NEW YORK (Reuters) - American consumers are spending.
That’s the message of top fund managers and strategists, who say consumer resilience in the face of a slow-growing economy may make the consumer sector a good place to invest in 2016.
“The consumer, we continue to spend money, we’re happy to spend money, when we’re depressed we spend money,” said Ed Yardeni, president of Yardeni Research Inc in New York. “The world is, once again, very dependent on the American consumer.”
Participants at the Reuters Global Investment Outlook Summit said falling unemployment, rising wages, low oil prices, cheap imports and relatively low interest rates throughout 2016 will encourage consumers to open their wallets more.
A series of high-profile earnings disappointments among retailers, particularly clothing sellers, and U.S. government reports suggesting spending has abated has worried some investors.
But participants at the Summit said changing consumer habits are a reason apparel companies have been hit, while other companies have not.

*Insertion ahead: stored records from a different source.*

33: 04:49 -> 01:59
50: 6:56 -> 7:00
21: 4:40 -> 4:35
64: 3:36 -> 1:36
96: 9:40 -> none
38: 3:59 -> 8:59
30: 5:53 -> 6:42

“The question for me is simple: Why are people not buying clothes?” said Mario Gabelli, who oversees $39.6 billion at Gabelli & Co in Rye, New York. “Is it the weather? Is it tourism? Retailers like O‘Reilly are doing fantastic, retailers like Home Depot are doing fantastic.”
O‘Reilly Automotive Inc (ORLY.O), which has more than 4,400 auto parts retailers, is one of Gabelli’s picks, even after its share price had more than doubled since the start of 2014.

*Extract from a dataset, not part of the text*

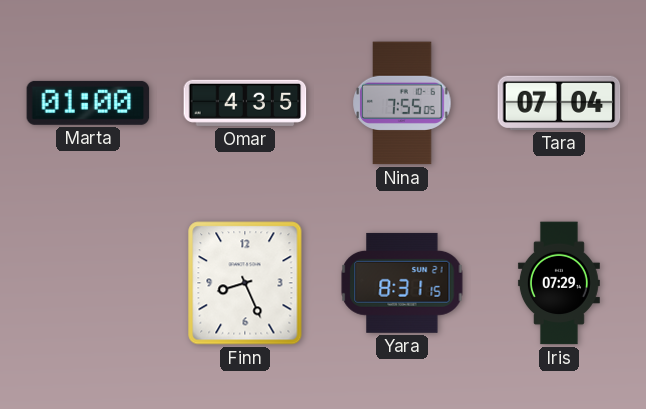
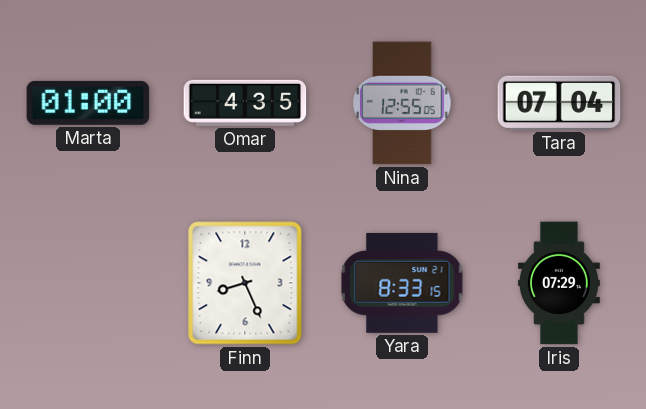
Nina: 7:55 -> 12:55
Yara: 8:31 -> 8:33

Gabelli said he is also focused on “changing consumer patterns,” such as how people now read ingredient labels more carefully.

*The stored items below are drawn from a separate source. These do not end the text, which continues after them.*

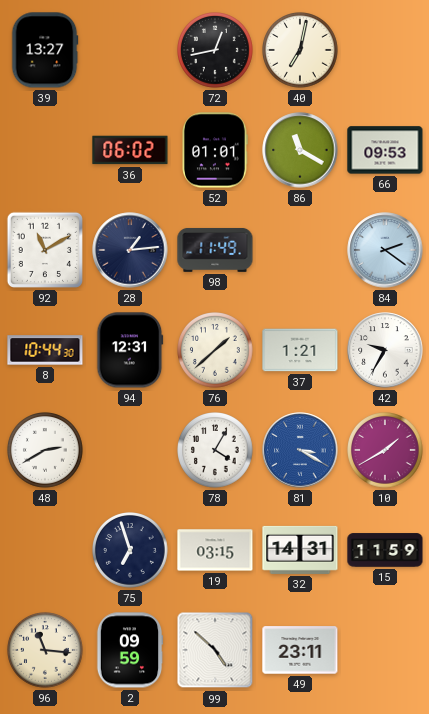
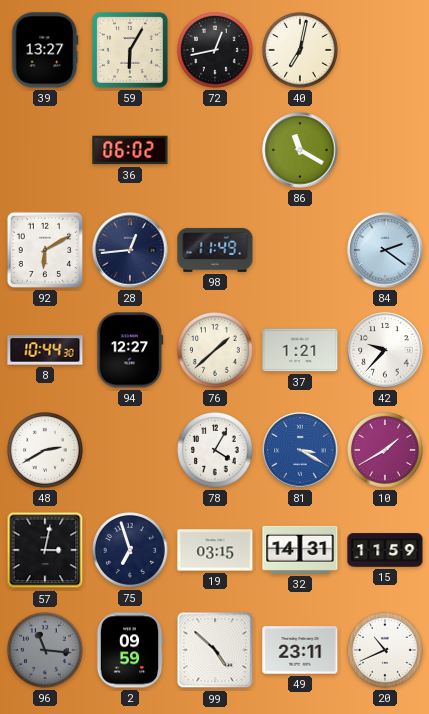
59: none -> 6:05
52: 01:01 -> none
66: 09:53 -> none
92: 11:10 -> 6:10
28: 1:14 -> 12:44
94: 12:31 -> 12:27
42: 9:35 -> 9:37
57: none -> 3:02
96 dial: cream -> grey
20: none -> 10:41
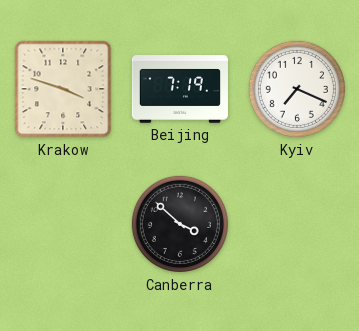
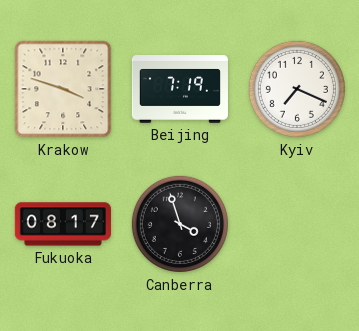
Fukuoka: none -> 08:17
Canberra: 3:52 -> 3:57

To that end, he owns General Mills Inc (GIS.N), which makes Cheerios cereal but also owns Yoplait yogurt and recently bought Annie’s Inc, maker of organic macaroni-and-cheese.
Summit participants made their assessments as Fed governors suggested in speeches this month that it may finally be time to raise interest rates for the first time since June 2006.
In the minutes from its latest meeting, the central bank signaled that a December hike is possible so long as it remained confident the labor market was healthy, wages will increase and inflation can rise toward the Fed’s preferred level.
Dean Maki, chief economist at billionaire Steven A. Cohen’s Point72 Asset Management in Stamford, Connecticut, noted that consumer spending grew in the third quarter at a 3.2 percent rate, dwarfing the rate of inflation.
“That’s precisely what should happen when gasoline prices fall: headline inflation declines, and real spending grows faster,” Maki said. “Consumer spending continues to be the main driver of expansion.”
Margie Patel, senior portfolio manager at Wells Capital Management, which invests $348 billion, expects wages in 2016 to rise about 1.5 percentage points faster than inflation.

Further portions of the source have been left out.